Norwegen, Spitzbergen, Island, Grönland, Kanada, Alaska.

Das Paradies für Abenteurer ist dort, wo Natur noch Wildnis ist.


Meine neue Yacht!

LOA:
Year:
LWL:
Beam:
Draft:
Displ.:
Accomodation:
Hull:
Engine:
Diesel tanks:
Water tanks:
Design:
Builder:
Location:

65’7” / 19.99m
1978; refit 2004, 2017
52’ / 15.85m
16’10” / 5.13m
9’10” / 3m
65,000kg / 143,300lb
10 berths / 5 cabins
Steel (Copper-Nickel)
MAN 6 Zyl. (300hp)
1300 gal / 5000 liters
260 gal / 1000 liters
D.F.Hudson
Bideford Shipyard, Bristol
Kiel, Germany

Ich konnte mir diese Traumyacht leisten, weil sie imWinter einen Wasserschaden erlitten hat. Die Einrichtung ist soweit in Ordnung. Der Motor braucht eine Generalüberholung, ist aber zu retten. Die Elektrik hat Totalschaden.

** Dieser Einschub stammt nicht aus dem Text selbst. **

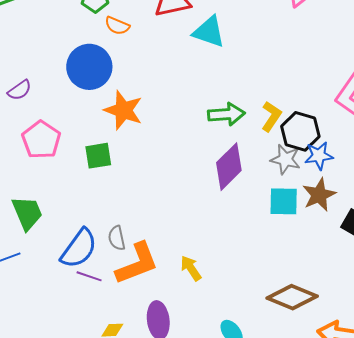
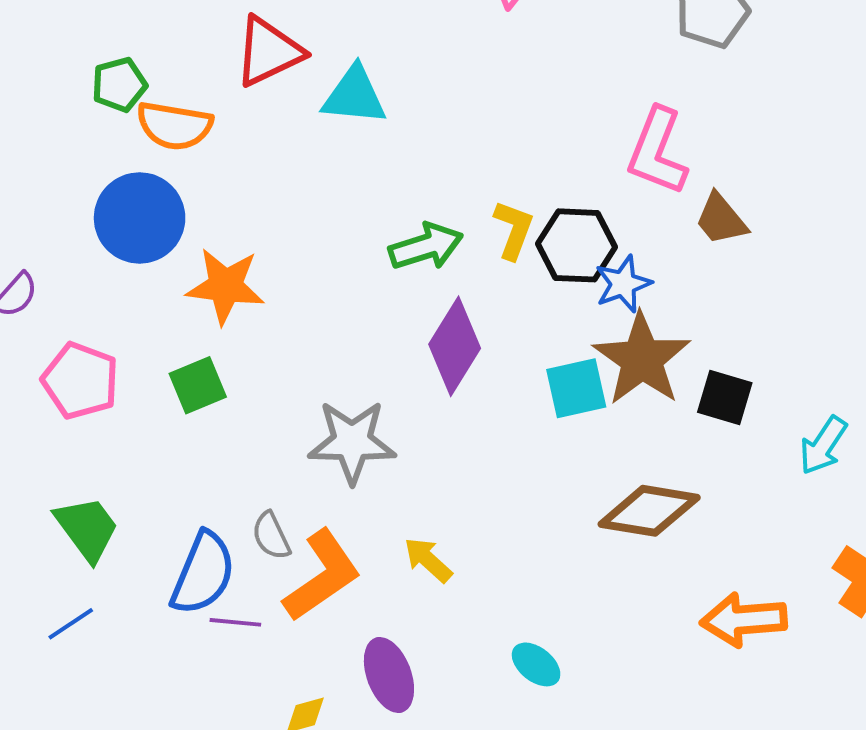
orange semicircle: (117, 26) -> (174, 126), size x1.5
gray star: (285, 159) -> (352, 442), moved, size x1.4
brown star: (319, 195) -> (642, 359), size x1.4
brown diamond: (292, 297) -> (649, 511), moved

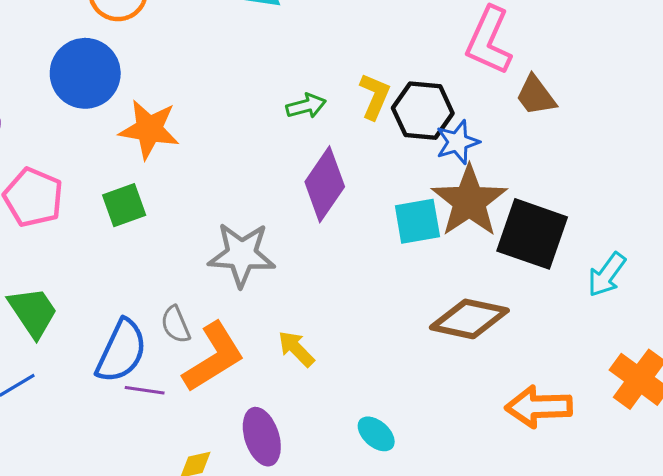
green arrow: (426, 246) -> (306, 106), size x0.7
black square: (725, 398) -> (532, 234), size x1.6

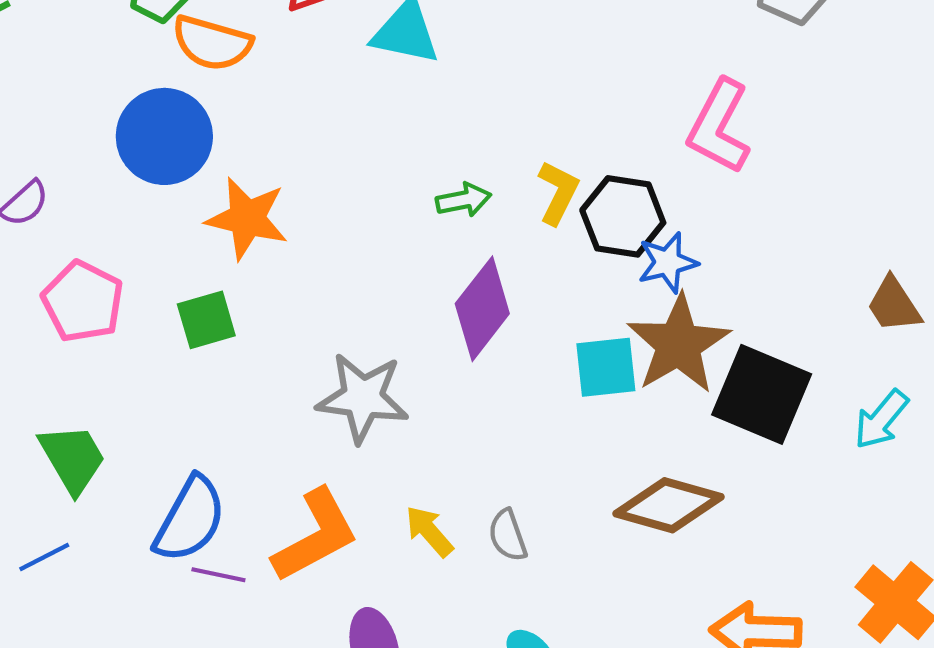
brown trapezoid: (536, 96) -> (894, 305), moved
cyan arrow: (607, 275) -> (881, 419), moved
gray semicircle: (176, 325) -> (508, 535), moved

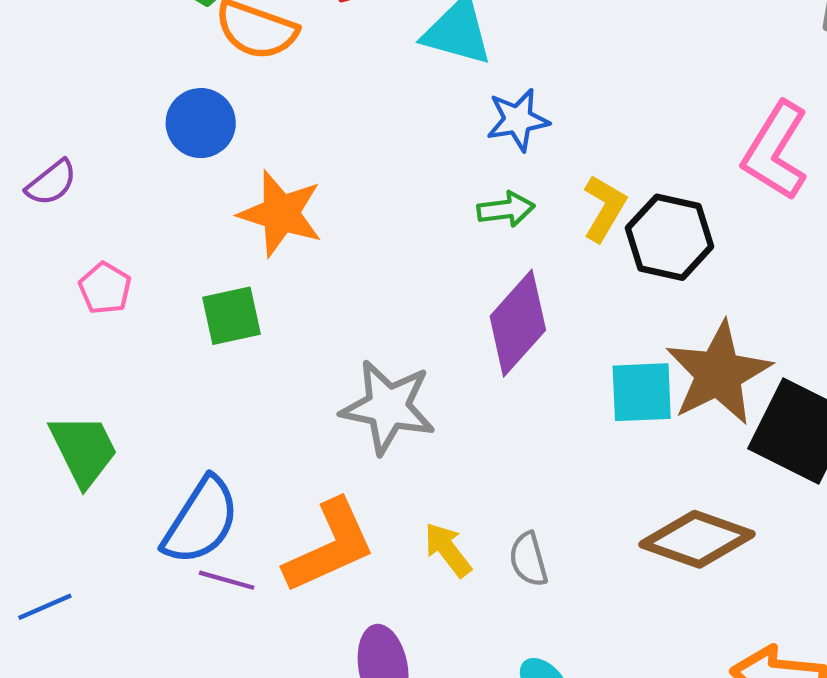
blue circle: (164, 136) -> (201, 123), size x0.7
blue star: (668, 262) -> (518, 120), moved
pink pentagon: (83, 301) -> (105, 288), size x0.6
blue line: (44, 557) -> (45, 607), moved

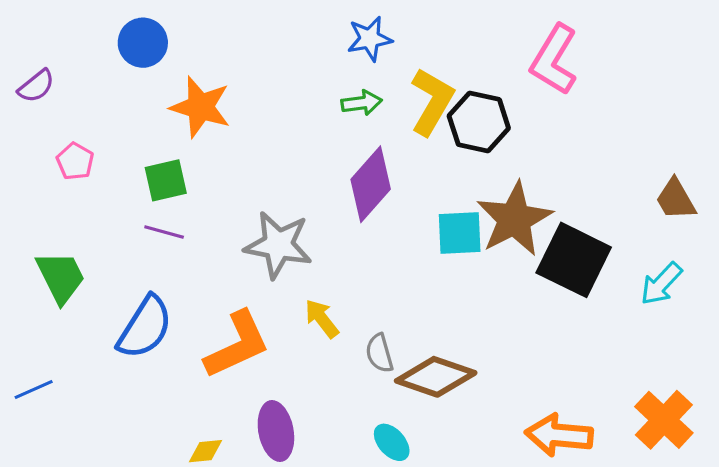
yellow L-shape: (604, 208) -> (432, 102), size x1.4
brown diamond: (697, 539) -> (436, 377), moved
yellow arrow: (448, 550) -> (322, 319), moved
purple line: (227, 580) -> (164, 232), moved

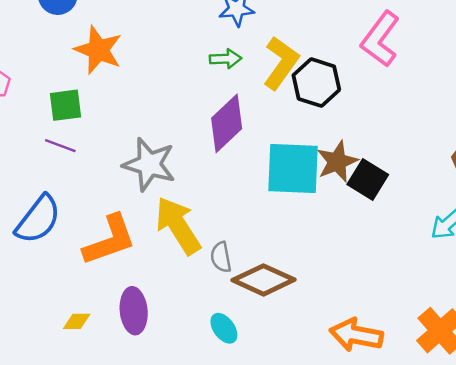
brown star: (514, 219) -> (337, 162), size x0.7
cyan square: (460, 233) -> (293, 168), size x1.5
black square: (574, 260) -> (368, 180), moved, size x0.7
yellow arrow: (322, 319) -> (178, 226), size x1.8

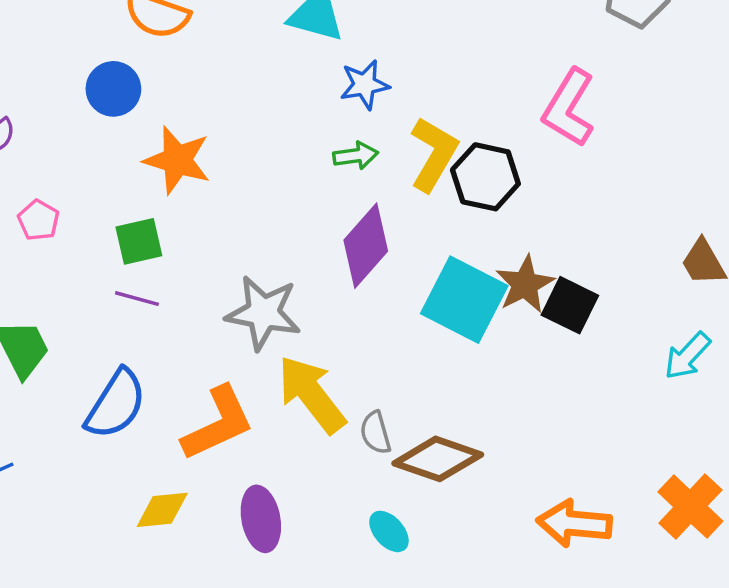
cyan square: (293, 168) -> (464, 300), turned 30
yellow diamond: (77, 321) -> (162, 510), moved, size x1.4

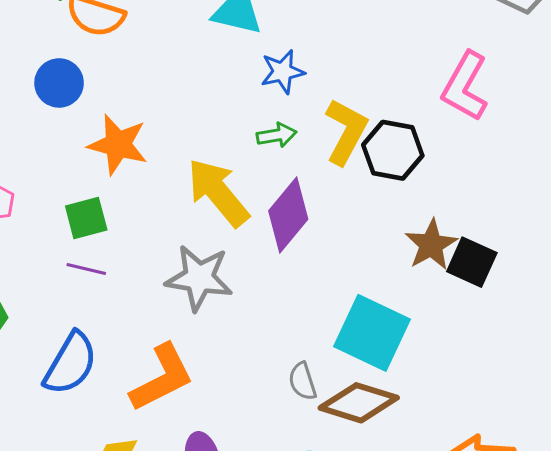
cyan square: (464, 300) -> (372, 333), moved
yellow arrow: (312, 394) -> (218, 192), moved

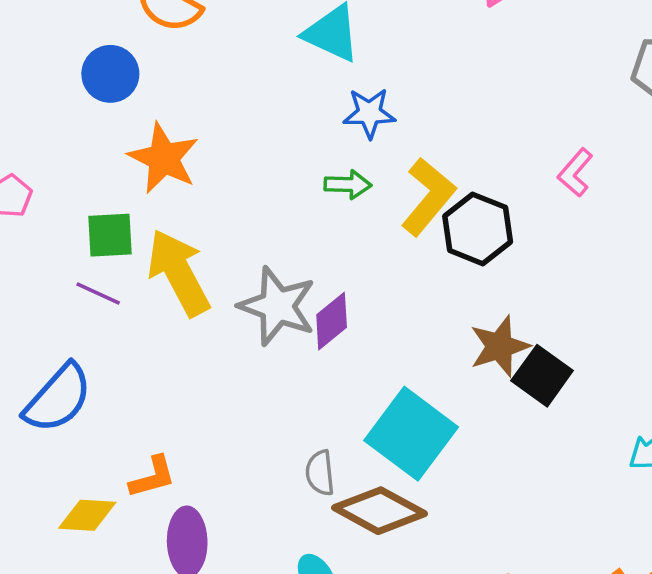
pink L-shape: (465, 86) -> (575, 173), size x0.6
yellow arrow: (218, 192) -> (179, 273), moved
purple diamond: (288, 215) -> (332, 321), moved, size x0.7
gray star: (199, 278) -> (277, 306), moved
orange L-shape: (162, 378) -> (153, 477), moved, size x0.6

Aber egal! Ich wollte ein Boot in einem Zustand, bei dem sich ein voller Refit und Umgestaltung für meine Zwecke finanziell lohnt. Alles bei diesem Exemplar ist nahezu perfekt! Solide Stahlkonstruktion, belastungsfähiges Rigg, riesige Tanks, Steuerstand innen… Ja! Sie ist ein wenig größer und schwerer, als ich mir das erhofft hatte. Aber der Mensch wächst an seinen Herausforderungen!

Die ersten Schritte sind gemacht. Der Kauf ist abgeschlossen und wir haben sie nach Laboe geschleppt, wo sie mit einem 450 Tonnen Schwerlastkran an Land gehoben wurde. Ein kleines Video zu diesem Unterfangen kommt bald und ich habe mir fest vergenommen, dass ich Euch dann jede Woche mit Videos auf dem Laufenden halte.

Zunächst aber muss ich in den nächsten Tagen mit meiner gesamten Habe von München in dem hohen Norden ziehen, in die Nähe meiner neuen Yacht. Und dann geht es los!

Erst werden wir mal alles rauswerfen was kaputt ist. Die gesammte Inneneinrichtung demontieren, neu Kabelkanäle legen, eine Heizungsanlage installieren und dann die dickere Isolierung aufbringen. Nebenbei natürlich den Motor zerlegen und wieder zusammen setzten.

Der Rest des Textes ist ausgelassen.